2021年8月16日、記者団の質問に答える米国務省のプライス報道官(FP via Getty Images)

「過去9カ月間弾道ミサイル250発を発射」米国務省、中国の核能力急拡大を懸念

米国務省の報道官は18日、中国当局は今年に入ってから9月末までに、250発の弾道ミサイルを発射したと明らかにした。米政府は今後も、中国からの脅威に対する防御力と抑止力を引き続き維持していく姿勢を示した。

英紙フィナンシャル・タイムズ(FT)は16日、情報筋の話として、中国当局は8月、核兵器を搭載できる極超音速ミサイルの発射実験を行ったと報じた。

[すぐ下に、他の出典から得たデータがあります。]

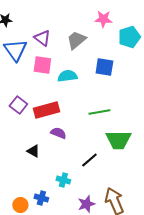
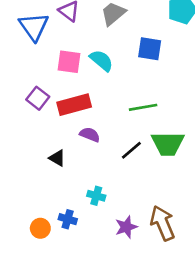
pink square: (42, 65) -> (69, 62), moved
cyan semicircle: (67, 76) -> (101, 60), turned 48
black line: (89, 160) -> (131, 150), moved

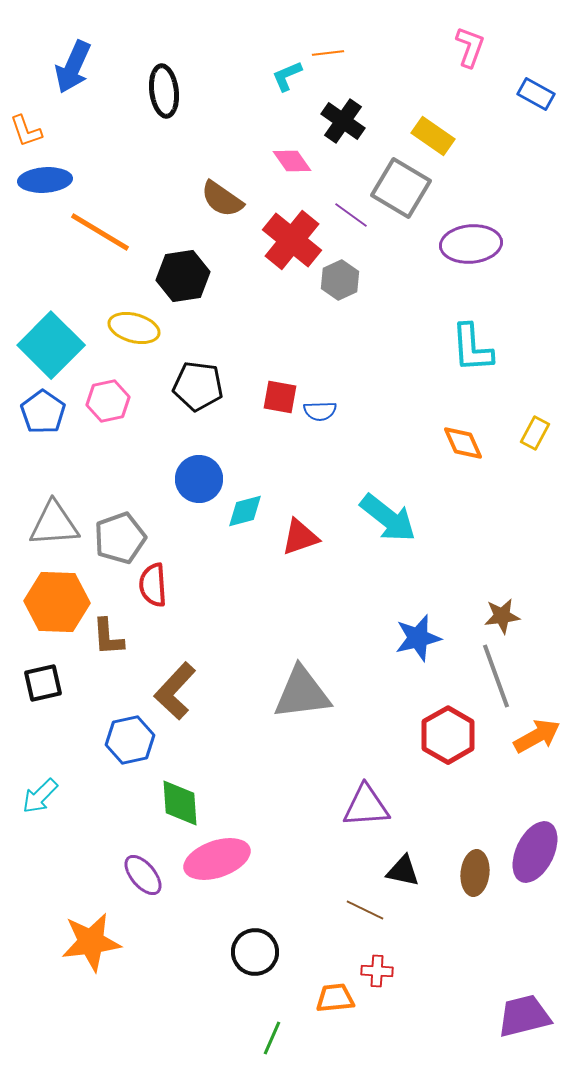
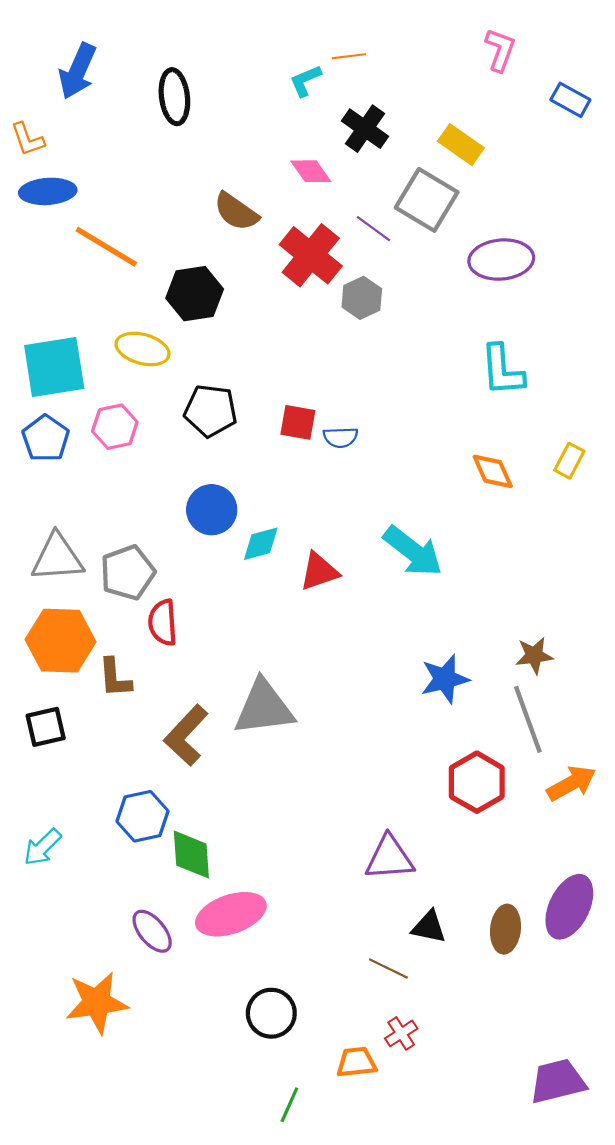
cyan square: (51, 345) -> (54, 367), turned 36
gray triangle: (302, 693) -> (264, 708), moved
blue hexagon: (130, 740) -> (143, 816), moved
red cross: (377, 971) -> (401, 1033), turned -36

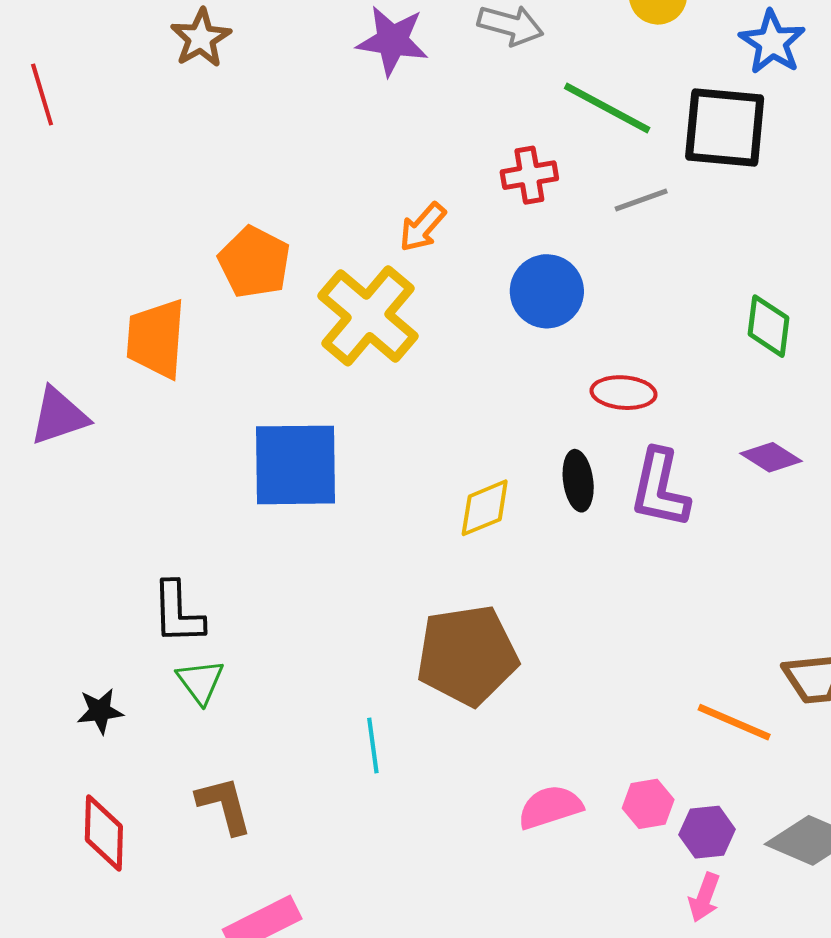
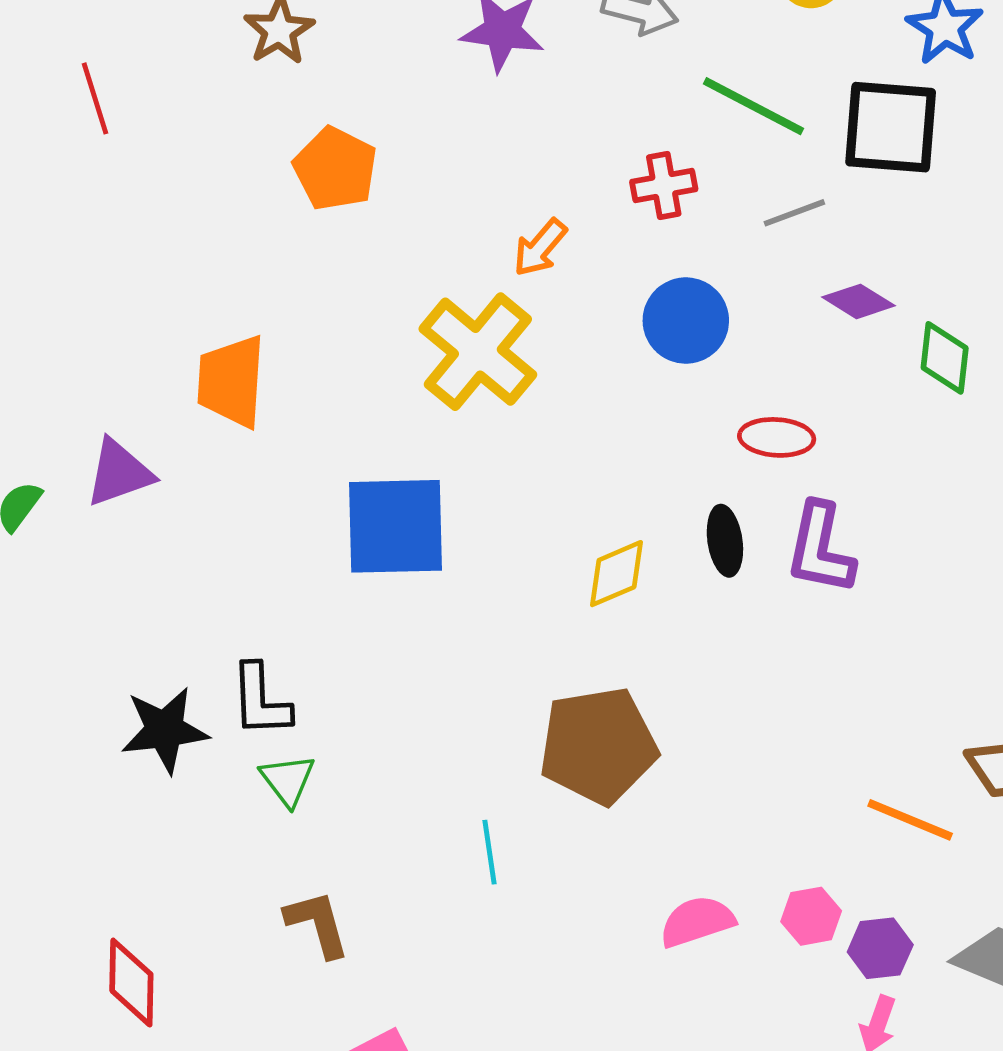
orange pentagon: (254, 262) -> (335, 169), moved
purple diamond: (771, 457) -> (858, 301), moved
black star: (100, 711) -> (165, 730), moved, size x1.6
red diamond: (104, 833) -> (131, 983), moved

中国外務省の趙立堅副報道局長はFT紙の報道を否定した。

米国務省のネッド・プライス報道官は18日の会見で、FT紙の報道を巡って、コメントを差し控えた。しかし、報道官は「われわれは、新しい運搬システムの開発を含め、中国の核能力が急速に拡大していることを深く懸念している」と述べた。

「これらの動きは、中国当局が数十年にわたって続けてきた、最少抑止力に基づく核戦略から逸脱していることを浮き彫りにした」と報道官は語った。同氏によると、過去9カ月間、中国当局は「少なくとも」250発の弾道ミサイルを発射した。

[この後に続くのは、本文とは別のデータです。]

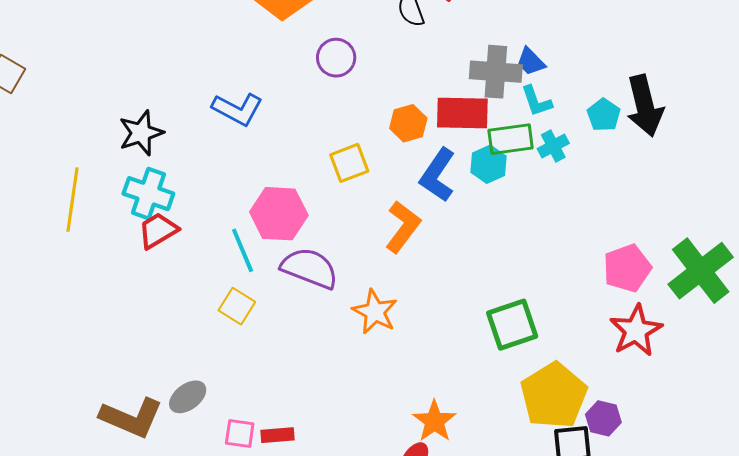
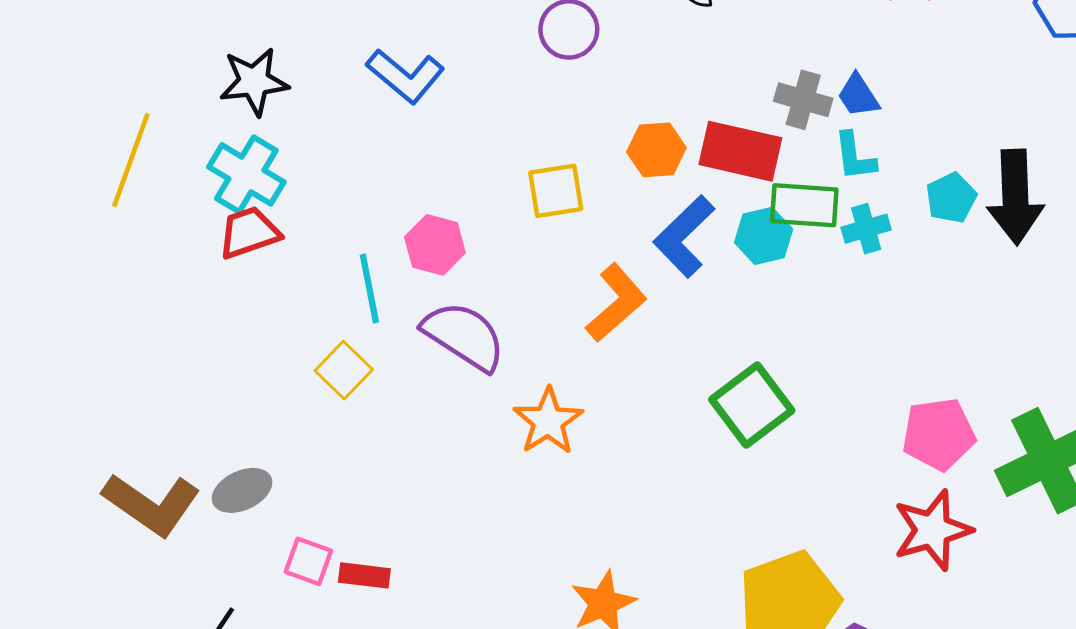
gray cross: (496, 72) -> (803, 100), size x0.7
pink hexagon: (279, 214) -> (435, 245), size x0.7
green square: (512, 325) -> (752, 405), moved, turned -30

プライス報道官は、「進化する核体制について、中国が透明性を欠いていることを考えると、特に憂慮しなければならない」とした。報道官は、中国側による核リスクを低減するために、中国当局と引き続き対話していくと示した。

「われわれは、中国からの様々な脅威、すなわち米国や同盟国への脅威に対して、防御力と抑止力を保っていく」

米国防総省の元高官は18日、英紙ガーディアンに対して、国防総省と米の情報機関は「長年」中国当局の様々なミサイル計画を監視し、追跡してきたと話した。